Да, тут он был прав.
– А о тебе тоже есть что-то в предсказаниях?
– Естественно, – ответил Гидеон. – О каждом из путешественников. Я – Лев с алмазной гривой, при виде которого солнце… – на какой-то момент он вроде бы смутился, но потом продолжил, улыбаясь: – Бла-бла-бла. О, а твоя прапрапрабабушка, упрямая леди Тилни, является – вполне подходяще – лисой, нефритовой лисой, прячущейся под липой.
– Из этих предсказаний можно вообще что-нибудь понять?
– Вполне – просто там много символики. Всё это вопрос интерпретации. – Он посмотрел на часы. – У нас ещё есть время. Я за то, чтобы мы продолжили урок танцев.
– Н-да, – сказала я. – Мне, видимо, надо было брать уроки фортепьяно, вместо того чтобы ходить с Лесли на хип-хоп. Но я очень хорошо пою. В прошлом году на вечеринке у Синтии я с большим отрывом победила в караоке. С моей личной, особой интерпретацией песни «Somewhere over the rainbow». И это при том, что я была в дурацком костюме автобусной остановки.
– Ах да. Если тебя спросят, ты просто скажешь, что у тебя всегда перехватывает горло, если тебе надо петь на людях.
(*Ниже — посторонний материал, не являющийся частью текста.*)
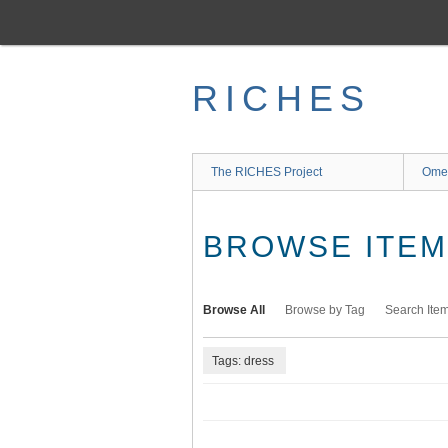
Skip
to
main
content
RICHES
The RICHES Project
Ome
BROWSE ITEMS
Browse All
Browse by Tag
Search Ite
Tags: dress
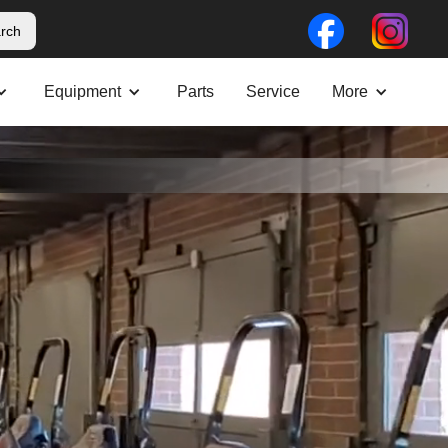
Equipment
Parts
Service
More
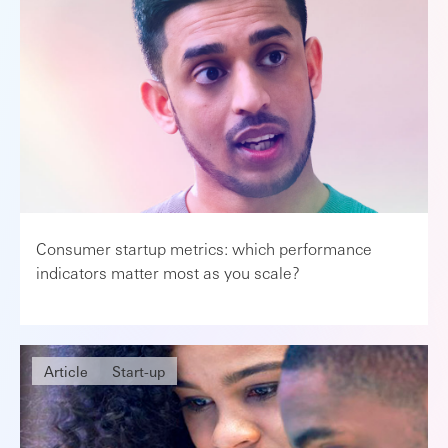
Consumer startup metrics: which performance
indicators matter most as you scale?
Article
Start-up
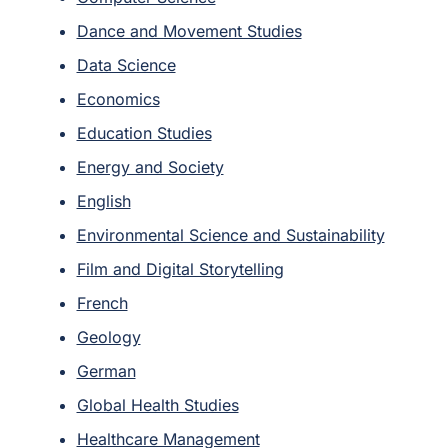
Dance and Movement Studies
Data Science
Economics
Education Studies
Energy and Society
English
Environmental Science and Sustainability
Film and Digital Storytelling
French
Geology
German
Global Health Studies
Healthcare Management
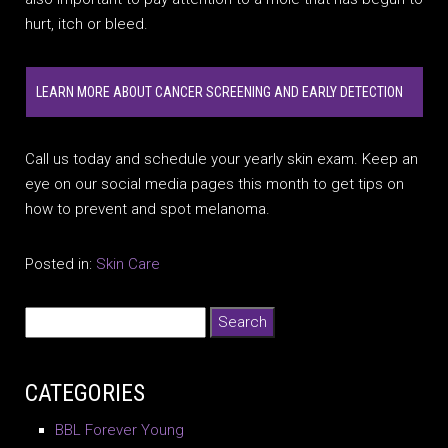
hurt, itch or bleed.
LEARN MORE ABOUT CANCER SCREENING AND EARLY DETECTION
Call us today and schedule your yearly skin exam. Keep an
eye on our social media pages this month to get tips on
how to prevent and spot melanoma.
Posted in:
Skin Care
CATEGORIES
BBL Forever Young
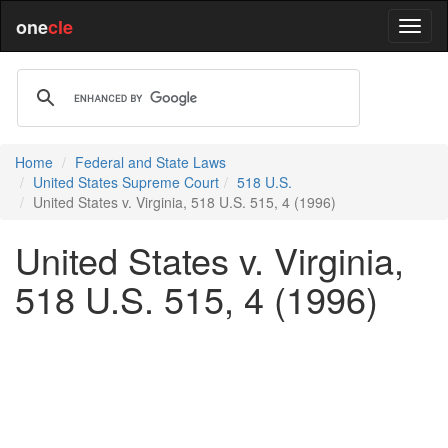
one
cle
Home
Federal and State Laws
United States Supreme Court
518 U.S.
United States v. Virginia, 518 U.S. 515, 4 (1996)
United States v. Virginia,
518 U.S. 515, 4 (1996)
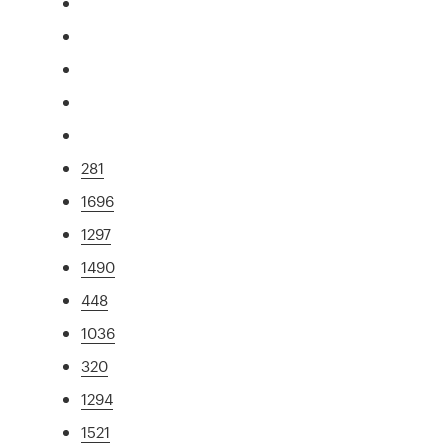
281
1696
1297
1490
448
1036
320
1294
1521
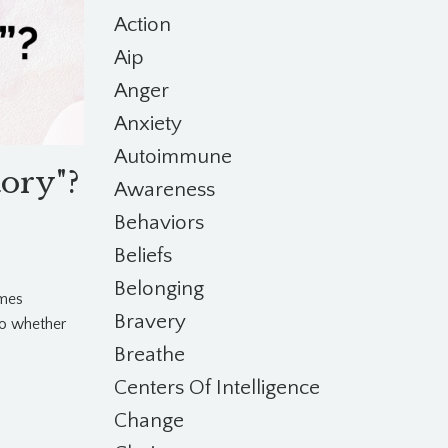
Action
Aip
Anger
Anxiety
Autoimmune
tory"?
Awareness
Behaviors
Beliefs
Belonging
imes
Bravery
o whether
Breathe
Centers Of Intelligence
Change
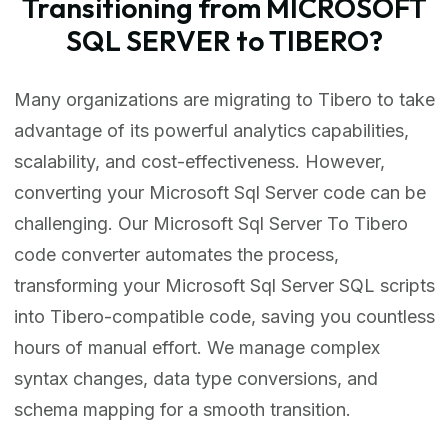
Transitioning from MICROSOFT
SQL SERVER to TIBERO?
Many organizations are migrating to Tibero to take
advantage of its powerful analytics capabilities,
scalability, and cost-effectiveness. However,
converting your Microsoft Sql Server code can be
challenging. Our Microsoft Sql Server To Tibero
code converter automates the process,
transforming your Microsoft Sql Server SQL scripts
into Tibero-compatible code, saving you countless
hours of manual effort. We manage complex
syntax changes, data type conversions, and
schema mapping for a smooth transition.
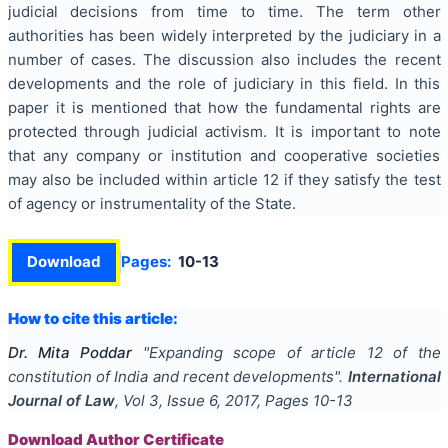
judicial decisions from time to time. The term other
authorities has been widely interpreted by the judiciary in a
number of cases. The discussion also includes the recent
developments and the role of judiciary in this field. In this
paper it is mentioned that how the fundamental rights are
protected through judicial activism. It is important to note
that any company or institution and cooperative societies
may also be included within article 12 if they satisfy the test
of agency or instrumentality of the State.
Download
Pages:
10-13
How to cite this article:
Dr. Mita Poddar
"
Expanding scope of article 12 of the
constitution of India and recent developments
".
International
Journal of Law
, Vol
3
, Issue
6
,
2017
, Pages
10-13
Download Author Certificate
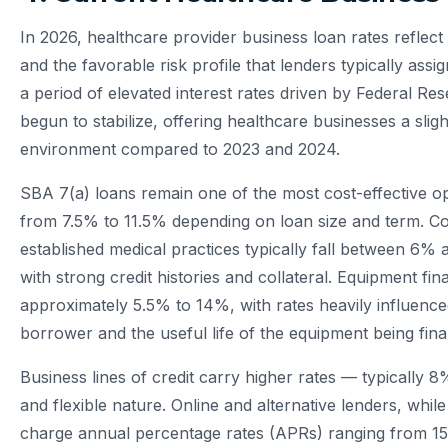
In 2026, healthcare provider business loan rates reflec
and the favorable risk profile that lenders typically assi
a period of elevated interest rates driven by Federal Re
begun to stabilize, offering healthcare businesses a sli
environment compared to 2023 and 2024.
SBA 7(a) loans remain one of the most cost-effective op
from 7.5% to 11.5% depending on loan size and term. Co
established medical practices typically fall between 6%
with strong credit histories and collateral. Equipment fi
approximately 5.5% to 14%, with rates heavily influence
borrower and the useful life of the equipment being fin
Business lines of credit carry higher rates — typically 
and flexible nature. Online and alternative lenders, whil
charge annual percentage rates (APRs) ranging from 15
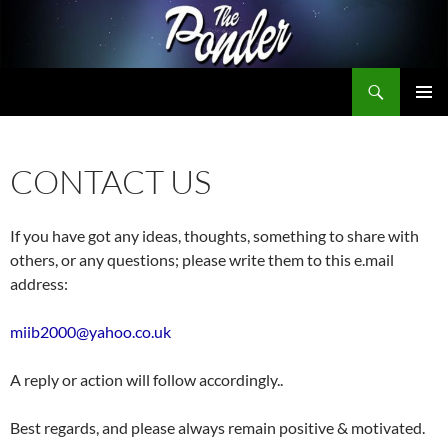
Skip
to
content
Search
The Ponder
PRIMAR
MENU
CONTACT US
If you have got any ideas, thoughts, something to share with
others, or any questions; please write them to this e.mail
address:
miib2000@yahoo.co.uk
A reply or action will follow accordingly..
Best regards, and please always remain positive & motivated.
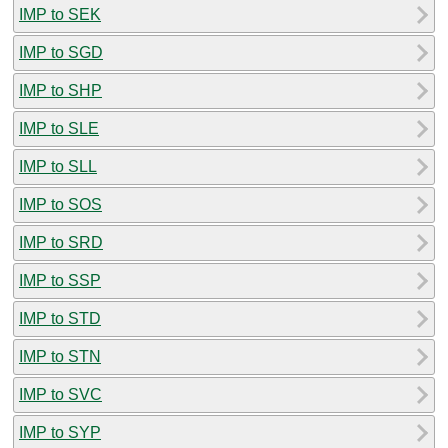
IMP to SEK
IMP to SGD
IMP to SHP
IMP to SLE
IMP to SLL
IMP to SOS
IMP to SRD
IMP to SSP
IMP to STD
IMP to STN
IMP to SVC
IMP to SYP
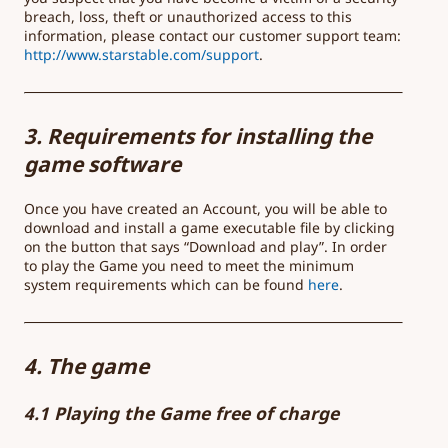
breach, loss, theft or unauthorized access to this
information, please contact our customer support team:
http://www.starstable.com/support
.
3. Requirements for installing the
game software
Once you have created an Account, you will be able to
download and install a game executable file by clicking
on the button that says “Download and play”. In order
to play the Game you need to meet the minimum
system requirements which can be found
here
.
4. The game
4.1 Playing the Game free of charge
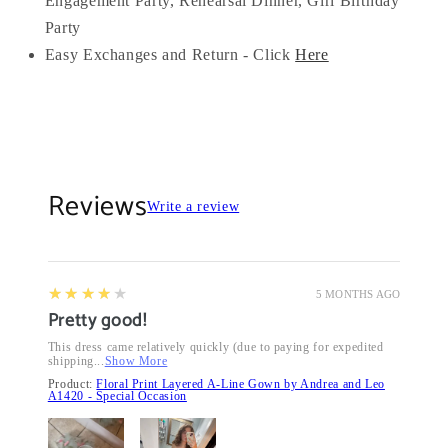
Engagement Party, Rehearsal Dinner, Girl Birthday
Party
Easy Exchanges and Return - Click
Here
Reviews
Write a review
4
★★★★★
5 MONTHS AGO
Pretty good!
This dress came relatively quickly (due to paying for expedited
shipping...
Show More
Product:
Floral Print Layered A-Line Gown by Andrea and Leo
A1420 - Special Occasion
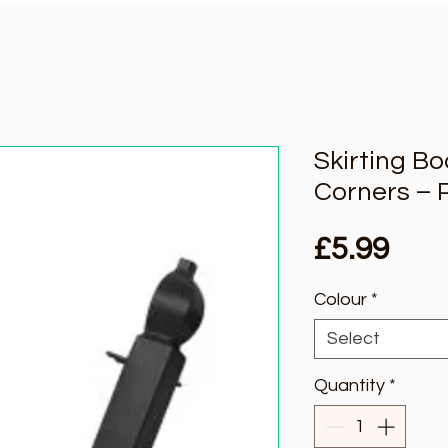
Skirting B
Corners – 
Pric
£5.99
Colour
*
Select
Quantity
*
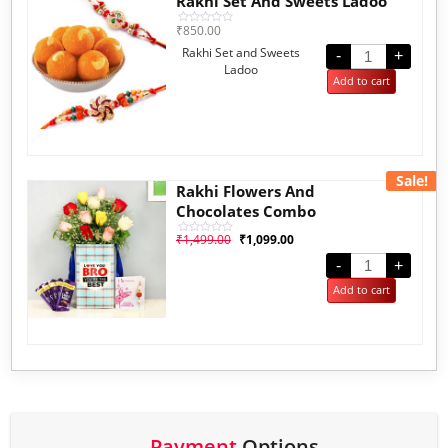
Rakhi Set And Sweets Ladoo
₹
850.00
Rated
0
Rakhi Set and Sweets
out
-
+
of
Ladoo
5
Add to cart
Sale!
Rakhi Flowers And
Chocolates Combo
₹
1,499.00
₹
1,099.00
Rated
0
out
-
+
of
5
Add to cart
Payment
Options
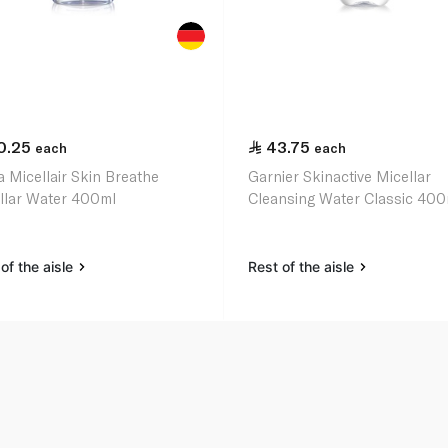
0.25
43.75
each
each
a Micellair Skin Breathe
Garnier Skinactive Micellar
llar Water 400ml
Cleansing Water Classic 400
of the aisle
Rest of the aisle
– Это я могу сказать, а про подвёрнутую ногу нет?
– Вот наушники. Повторим ещё раз. – Он склонился передо мной в поклоне.
– Что мне делать, если меня пригласит кто-нибудь другой, а не ты? – я присела в книксене – тьфу, в реверансе.
– Делай всё точно так же, – сказал Гидеон и взял меня за руку. – Но в XVIII веке в этом отношении было очень формально. Никто не приглашал танцевать постороннюю девушку, не будучи официально ей представленным.
– Разве что она сделает какие-нибудь неприличные движения веером. – Танцевальные па постепенно входили в мою плоть и кровь. – Как только я наклоняла веер хоть на сантиметр, у Джордано был нервный приступ, а Шарлотта качала головой как китайский болванчик.
– Она просто хочет тебе помочь, – сказал Гидеон.
– Да, конечно. А Земля плоская, – фыркнула я, хотя во время менуэта это было наверняка запрещено.
– Можно подумать, что вы друг друга недолюбливаете. – Мы повернулись вместе со своими воображаемыми партнёрами.
Ах? Значит, можно подумать?
– Я думаю, что кроме тёти Гленды, леди Аристы и наших учителей нет никого, кому бы она нравилась.
– Я так не думаю, – сказал Гидеон.
– О – конечно, я забыла ещё Джордано и тебя. Упс, сейчас я закатила глаза, это наверняка запрещено в XVIII веке.
– Может быть такое, что ты относишься к Шарлотте с некоторой ревностью?
Я рассмеялась.
– Поверь мне, если бы ты знал её так хорошо, как я, тебе бы и в голову не пришло задавать такой глупый вопрос!
– Я знаю её, собственно говоря, очень хорошо, – тихо ответил Гидеон и снова взял меня за руку.
– «Да, но только с её шоколадной стороны», – хотела возразить я, но тут до меня дошёл смысл его слов, и меня действительно захлестнула ужасная ревность к Шарлотте. – Так насколько хорошо вы знаете друг друга… в деталях? – Я отняла у Гидеона руку и протянула её несуществующему соседу.
– Ну да, я бы сказал, настолько хорошо, насколько люди друг друга знают, проведя много времени вместе. – Проходя мимо меня, он коварно улыбнулся. – И у нас у обоих было не особенно много времени на другие… кхм… дружеские отношения.